Table of Contents
Fetching ...

The Overlooked Value of Test-time Reference Sets in Visual Place Recognition

Mubariz Zaffar, Liangliang Nan, Sebastian Scherer, Julian F. P. Kooij

TL;DR

This work addresses the train-test domain gap in Visual Place Recognition (VPR) by exploiting the test-time reference map, which contains target-domain images and poses. It introduces Reference-Set-Finetuning (RSF), a simple self-supervised strategy that fine-tunes a VPR model on a finetuning dataset D_ft constructed from the map using augmentations and pose-aware triplet mining, with the loss L_triplet to optimize the embedding space. RSF does not require new data or backbone changes and yields notable improvements in Recall@1 (average ~2.3%) on challenging datasets, while preserving generalization across other test sets and benefiting multiple SOTA backbones/aggregators (e.g., BoQ, SALAD). The approach demonstrates that test-time maps are a practical and effective domain adaptation resource for VPR, with broad applicability and potential for further enhancement through augmentation strategies and formulation variants.

Abstract

Given a query image, Visual Place Recognition (VPR) is the task of retrieving an image of the same place from a reference database with robustness to viewpoint and appearance changes. Recent works show that some VPR benchmarks are solved by methods using Vision-Foundation-Model backbones and trained on large-scale and diverse VPR-specific datasets. Several benchmarks remain challenging, particularly when the test environments differ significantly from the usual VPR training datasets. We propose a complementary, unexplored source of information to bridge the train-test domain gap, which can further improve the performance of State-of-the-Art (SOTA) VPR methods on such challenging benchmarks. Concretely, we identify that the test-time reference set, the "map", contains images and poses of the target domain, and must be available before the test-time query is received in several VPR applications. Therefore, we propose to perform simple Reference-Set-Finetuning (RSF) of VPR models on the map, boosting the SOTA (~2.3% increase on average for Recall@1) on these challenging datasets. Finetuned models retain generalization, and RSF works across diverse test datasets.

The Overlooked Value of Test-time Reference Sets in Visual Place Recognition

TL;DR

This work addresses the train-test domain gap in Visual Place Recognition (VPR) by exploiting the test-time reference map, which contains target-domain images and poses. It introduces Reference-Set-Finetuning (RSF), a simple self-supervised strategy that fine-tunes a VPR model on a finetuning dataset D_ft constructed from the map using augmentations and pose-aware triplet mining, with the loss L_triplet to optimize the embedding space.
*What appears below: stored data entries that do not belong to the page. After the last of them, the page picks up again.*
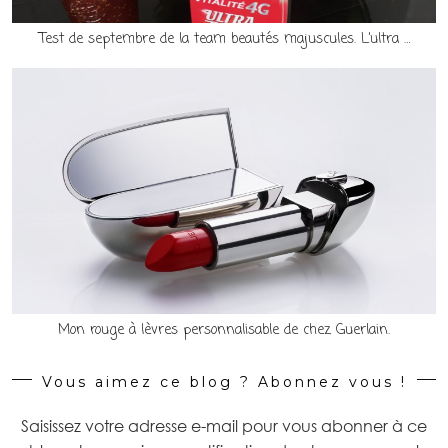
Test de septembre de la team beautés majuscules. L’ultra …
Mon rouge à lèvres personnalisable de chez Guerlain.
Vous aimez ce blog ? Abonnez vous !
Saisissez votre adresse e-mail pour vous abonner à ce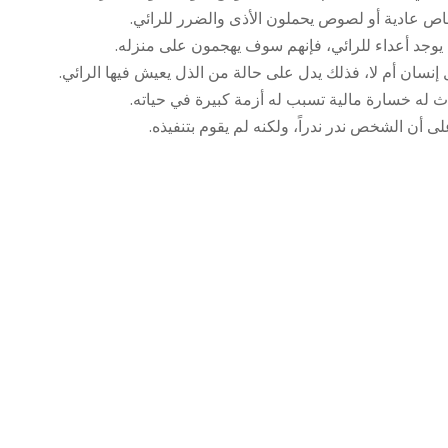
ص عادية أو لصوص يحملون الأذى والضرر للرائي.
 يوجد أعداء للرائي، فإنهم سوف يهجمون على منزله.
سان أم لا، فذلك يدل على حالة من الذل يعيش فيها الرائي.
 له خسارة مالية تسبب له أزمة كبيرة في حياته.
 أن الشخص ندر ندراً، ولكنه لم يقوم بتنفيذه.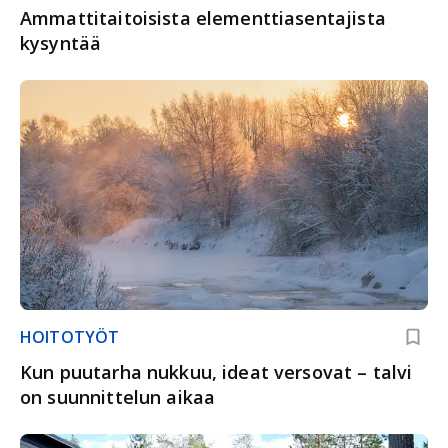
Ammattitaitoisista elementtiasentajista
kysyntää
HOITOTYÖT
Kun puutarha nukkuu, ideat versovat – talvi
on suunnittelun aikaa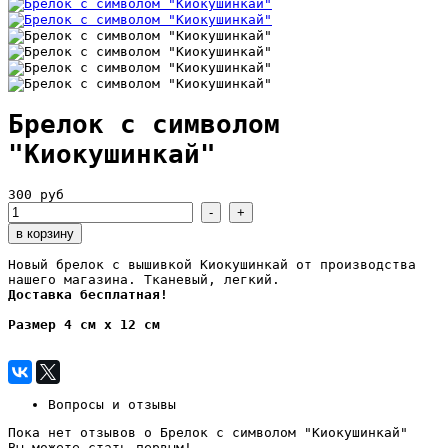
Брелок с символом
"Киокушинкай"
300 руб
Новый брелок с вышивкой Киокушинкай от производства
нашего магазина. Тканевый, легкий.
Доставка бесплатная!
Размер 4 см х 12 см
Вопросы и отзывы
Пока нет отзывов о Брелок с символом "Киокушинкай"
Вы можете стать первым!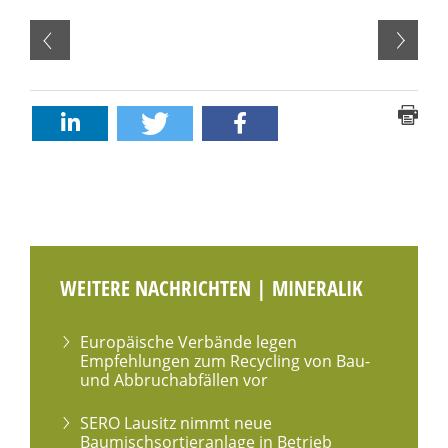
WEITERE NACHRICHTEN | MINERALIK
Europäische Verbände legen
Empfehlungen zum Recycling von Bau-
und Abbruchabfällen vor
SERO Lausitz nimmt neue
Baumischsortieranlage in Betrieb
RSF does not require new data or backbone changes and yields notable improvements in Recall@1 (average ~2.3%) on challenging datasets, while preserving generalization across other test sets and benefiting multiple SOTA backbones/aggregators (e.g., BoQ, SALAD). The approach demonstrates that test-time maps are a practical and effective domain adaptation resource for VPR, with broad applicability and potential for further enhancement through augmentation strategies and formulation variants.

Abstract

Given a query image, Visual Place Recognition (VPR) is the task of retrieving an image of the same place from a reference database with robustness to viewpoint and appearance changes. Recent works show that some VPR benchmarks are solved by methods using Vision-Foundation-Model backbones and trained on large-scale and diverse VPR-specific datasets. Several benchmarks remain challenging, particularly when the test environments differ significantly from the usual VPR training datasets. We propose a complementary, unexplored source of information to bridge the train-test domain gap, which can further improve the performance of State-of-the-Art (SOTA) VPR methods on such challenging benchmarks. Concretely, we identify that the test-time reference set, the "map", contains images and poses of the target domain, and must be available before the test-time query is received in several VPR applications. Therefore, we propose to perform simple Reference-Set-Finetuning (RSF) of VPR models on the map, boosting the SOTA (~2.3% increase on average for Recall@1) on these challenging datasets. Finetuned models retain generalization, and RSF works across diverse test datasets.

Paper Structure

This paper contains 12 sections, 2 equations, 5 figures, 6 tables.

Figures (5)

  • Figure 1: Large-scale VPR training datasets are usually created from Google Street View ali2022gsv, e.g., the GSV-cities dataset. Thus, models trained in these environments perform well (SOTA Recall@5 $\sim98-99\%$) for similar test datasets, e.g., the Tokyo-247 dataset arandjelovic2016netvlad, but suffer in unseen environments, e.g., the railway-tracks of the Nordland dataset nordlanddataset. A train-test domain gap exists, as evident in the T-SNE projection of descriptors computed using BoQ-DinoV2 ali2024boq for randomly sampled images of these datasets. Descriptors from the Tokyo-247 dataset form a single cluster with the GSV-cities dataset, while the Nordland dataset is further away. Creating a finetuning dataset by using the freely available test-time reference images could help bridge the train-test domain gap.
  • Figure 2: Deep learning for VPR usually utilizes a pretrained neural network that is further trained on a VPR dataset in a supervised manner with ground-truth poses. This usual pipeline assumes that we do not have any access to the test environment and that the training dataset is diverse enough to cover features of the test domain. However, there is always a train-test domain gap. We propose that the reference images in the test set are freely available offline in VPR and could be used to finetune VPR methods using simple data augmentations. This novel take on the problem setting of VPR, results in reference-set-finetuned (RSF) models that are more robust than the original trained model.
  • Figure 3: Examples of the augmentations applied to create finetuning queries using Kornia augmentations riba2020kornia. Left-most is the original reference image.
  • Figure 4: Examples of queries that are mismatched by the original BoQ-DinoV2 model but correctly matched by our reference-set-finetuned BoQ-RSF model, except for the last row which demonstrates two BoQ-RSF failure cases.
  • Figure 5: Learned attention for the original BoQ and the BoQ-RSF model on a ground-truth reference image is shown. The RSF model attends more to facades in the building while BoQ attends to edges. These attention masks are for the same BoQ query of the original and the BoQ-RSF model.